Show some test data (in form of INSERT statements) which should give a non-empty result.

Show some test data (in form of INSERT statements) which should give a non-empty result.

there is already data in the table...

there is already data in the table...

If you want help, show it. Or submit a test case which shows the undesired behaviour.

You have the field `club_id` int(11) NOT NULL COMMENT 'Foreign Key', in the nation table
This doesn't make sense.
It implies that each nation only has a single club in it.
It would make more sense to me if the club table had it's nation id in there as a foreign key - which then suggests that a nation has many clubs in it.

So check your normalisation again.

Why have you got all those fr_ in front of almost every field? They serve no purpose other than to give you more typing to do and increase the risk of making a typo.

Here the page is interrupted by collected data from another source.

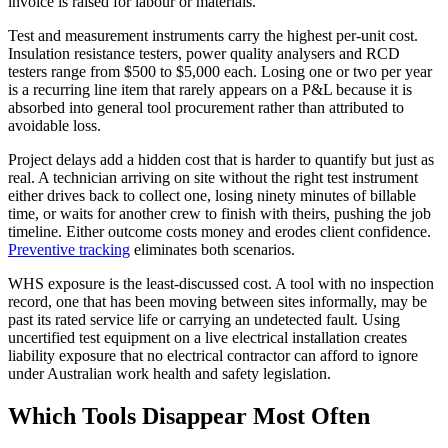
invoice is raised for labour or materials.
Test and measurement instruments carry the highest per-unit cost.
Insulation resistance testers, power quality analysers and RCD
testers range from $500 to $5,000 each. Losing one or two per year
is a recurring line item that rarely appears on a P&L because it is
absorbed into general tool procurement rather than attributed to
avoidable loss.
Project delays add a hidden cost that is harder to quantify but just as
real. A technician arriving on site without the right test instrument
either drives back to collect one, losing ninety minutes of billable
time, or waits for another crew to finish with theirs, pushing the job
timeline. Either outcome costs money and erodes client confidence.
Preventive tracking
eliminates both scenarios.
WHS exposure is the least-discussed cost. A tool with no inspection
record, one that has been moving between sites informally, may be
past its rated service life or carrying an undetected fault. Using
uncertified test equipment on a live electrical installation creates
liability exposure that no electrical contractor can afford to ignore
under Australian work health and safety legislation.
Which Tools Disappear Most Often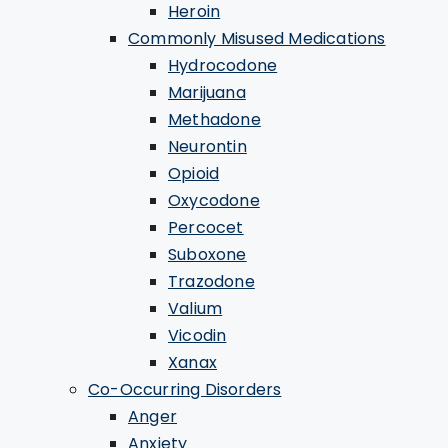
Heroin
Commonly Misused Medications
Hydrocodone
Marijuana
Methadone
Neurontin
Opioid
Oxycodone
Percocet
Suboxone
Trazodone
Valium
Vicodin
Xanax
Co-Occurring Disorders
Anger
Anxiety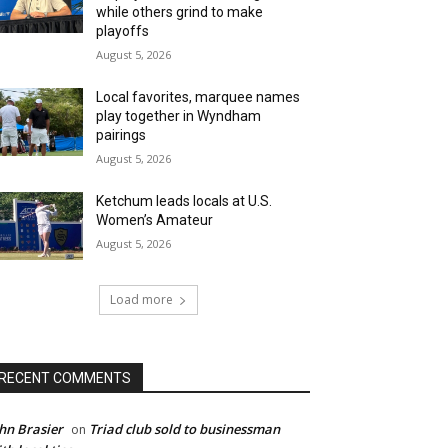
while others grind to make
playoffs
August 5, 2026
Local favorites, marquee names
play together in Wyndham
pairings
August 5, 2026
Ketchum leads locals at U.S.
Women’s Amateur
August 5, 2026
Load more
RECENT COMMENTS
hn Brasier
Triad club sold to businessman
on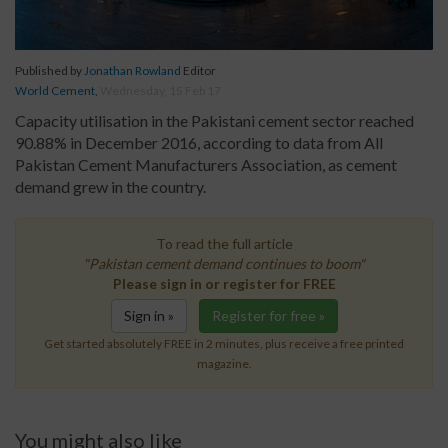
Published by
Jonathan Rowland
Editor
World Cement
,
Wednesday, 15 Feb 17
Capacity utilisation in the Pakistani cement sector reached
90.88% in December 2016, according to data from All
Pakistan Cement Manufacturers Association, as cement
demand grew in the country.
To read the full article
"Pakistan cement demand continues to boom"
Please sign in or register for FREE
Sign in »
Register for free »
Get started absolutely FREE in 2 minutes, plus receive a free printed
magazine.
You might also like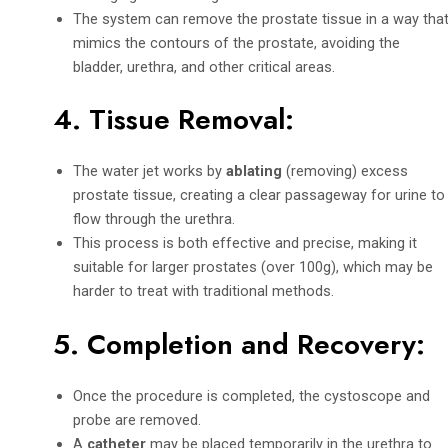
The system can remove the prostate tissue in a way tha
mimics the contours of the prostate, avoiding the
bladder, urethra, and other critical areas.
4.
Tissue Removal
:
The water jet works by
ablating
(removing) excess
prostate tissue, creating a clear passageway for urine to
flow through the urethra.
This process is both effective and precise, making it
suitable for larger prostates (over 100g), which may be
harder to treat with traditional methods.
5.
Completion and Recovery
:
Once the procedure is completed, the cystoscope and
probe are removed.
A
catheter
may be placed temporarily in the urethra to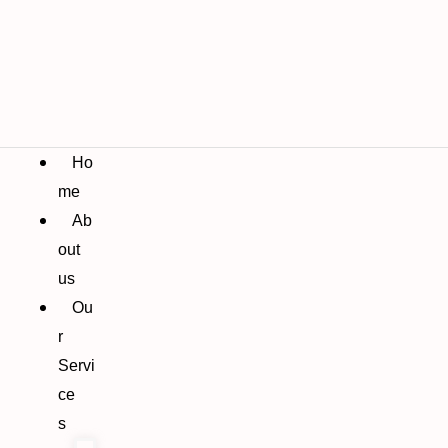
Ho
me
Ab
out
us
Ou
r
Servi
ce
s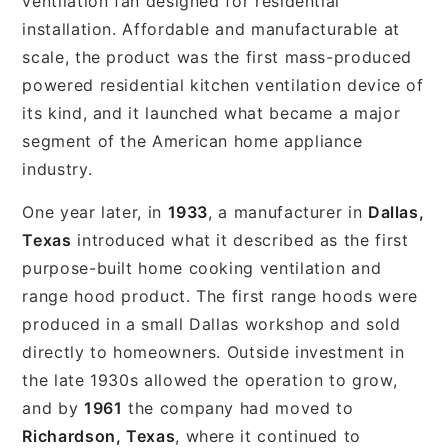
ventilation fan designed for residential
installation. Affordable and manufacturable at
scale, the product was the first mass-produced
powered residential kitchen ventilation device of
its kind, and it launched what became a major
segment of the American home appliance
industry.
One year later, in
1933
, a manufacturer in
Dallas,
Texas
introduced what it described as the first
purpose-built home cooking ventilation and
range hood product. The first range hoods were
produced in a small Dallas workshop and sold
directly to homeowners. Outside investment in
the late 1930s allowed the operation to grow,
and by
1961
the company had moved to
Richardson, Texas
, where it continued to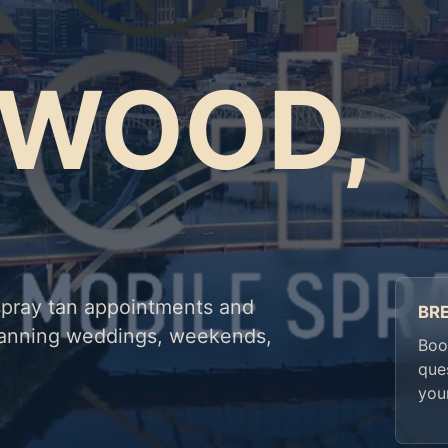
TWOOD,
spray tan appointments and
BR
planning weddings, weekends,
Book
que
you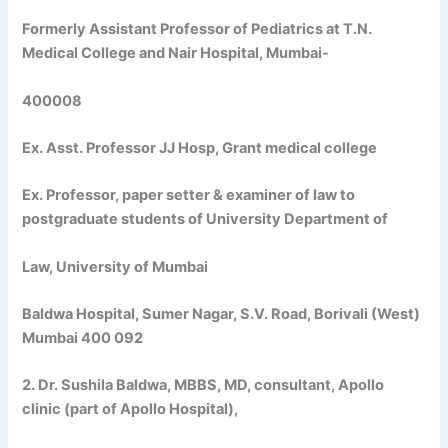
Formerly Assistant Professor of Pediatrics at T.N.
Medical College and Nair Hospital, Mumbai-
400008
Ex. Asst. Professor JJ Hosp, Grant medical college
Ex. Professor, paper setter & examiner of law to
postgraduate students of University Department of
Law, University of Mumbai
Baldwa Hospital, Sumer Nagar, S.V. Road, Borivali (West)
Mumbai 400 092
2. Dr. Sushila Baldwa, MBBS, MD, consultant, Apollo
clinic (part of Apollo Hospital),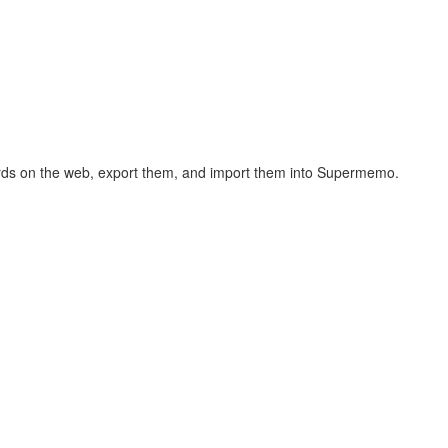
hcards on the web, export them, and import them into Supermemo.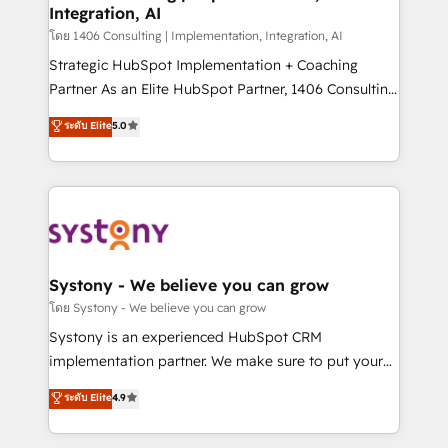
Integration, AI
the needs of the customer. We are part of Impresoft
Group, a group of specialized and complementary
โดย 1406 Consulting | Implementation, Integration, AI
companies that divide their offer into 4
Strategic HubSpot Implementation + Coaching
Competence Centers: Smart Manufacturing,
Partner As an Elite HubSpot Partner, 1406 Consulting
Customer First, Enabling Technologies & Security.
helps mid-market revenue teams transform how
ระดับ Elite
5.0
The synergies generated by these integrations,
they sell, market, and serve. We don't just build your
together with the combination of talents, skills,
HubSpot—we teach your team to own it, then stay
solutions and services, have allowed the group to
to help you keep winning. What We Do ⚙️ CRM
build an unrivaled offering portfolio on the market
Implementations across Marketing, Sales, Service,
to accompany companies on their digital
Data & Content 📈 Sales & Marketing Alignment +
transformation journey.
Revenue Team Enablement 🤖 Breeze AI & Custom
Agent Creation 🔄 Custom Integrations & Data
Systony - We believe you can grow
Migration Why 1406 We become part of your team.
โดย Systony - We believe you can grow
Your team learns while we build. We fix what others
Systony is an experienced HubSpot CRM
broke. Built for mid-market reality—practical
implementation partner. We make sure to put your
solutions that work with your actual headcount and
organization's needs and goals first and think along
ระดับ Elite
4.9
constraints. By the Numbers 🏆 Top 1% of all
with your organization. We are only satisfied once
HubSpot partners 🔄 Top 5% globally in client
you are too. Why Systony? - 20+ years of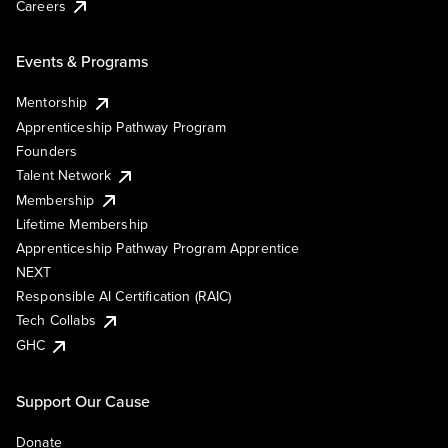
Careers
Events & Programs
Mentorship
Apprenticeship Pathway Program
Founders
Talent Network
Membership
Lifetime Membership
Apprenticeship Pathway Program Apprentice
NEXT
Responsible AI Certification (RAIC)
Tech Collabs
GHC
Support Our Cause
Donate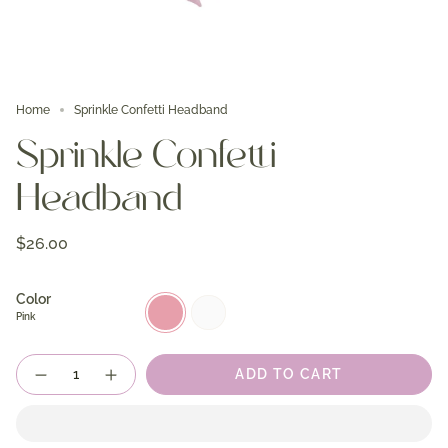
Home
Sprinkle Confetti Headband
Sprinkle Confetti
Headband
$26.00
Color
Pink
White
Pink
Quantity
ADD TO CART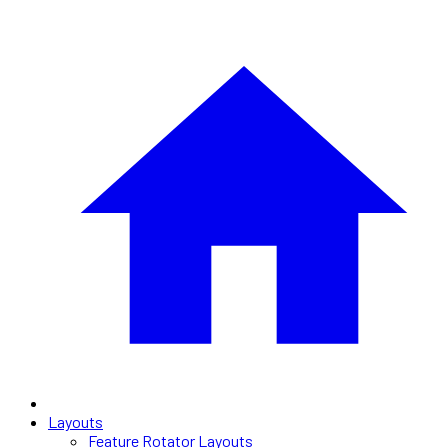
Layouts
Feature Rotator Layouts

Also I'm willing to bet that no two nations have the same name - there is only one Scotland, one Germany, one Denmark. So you don't need a numerical id for the nations table acting as the primary key, the name of the nation itself is the correct, natural primary key. Using the name as the primary key will reduce the number of joins you will regularly require, as the numerical id always forces a join to find the nation's name. But using the name as the PK means you already have that info in the player table.

It's a common beginners mistake to assume that a numerical id field is always required, when there is already a unique natural primary key present which will simplify things.

Example

color table
1, red
2, green
3, lightgreen
4, dark red
5, purple
6, morrocan brown
7, sunset red
8, white
9, cream
10, Navy blue

now a car table
model, color, engine_id, etc
Cavelier, white, 742, etc
no join required to know the color

But Cavelier, 4, 345, etc DOES require a join to find out what color it is. You had to look at the list of colors, didn't you.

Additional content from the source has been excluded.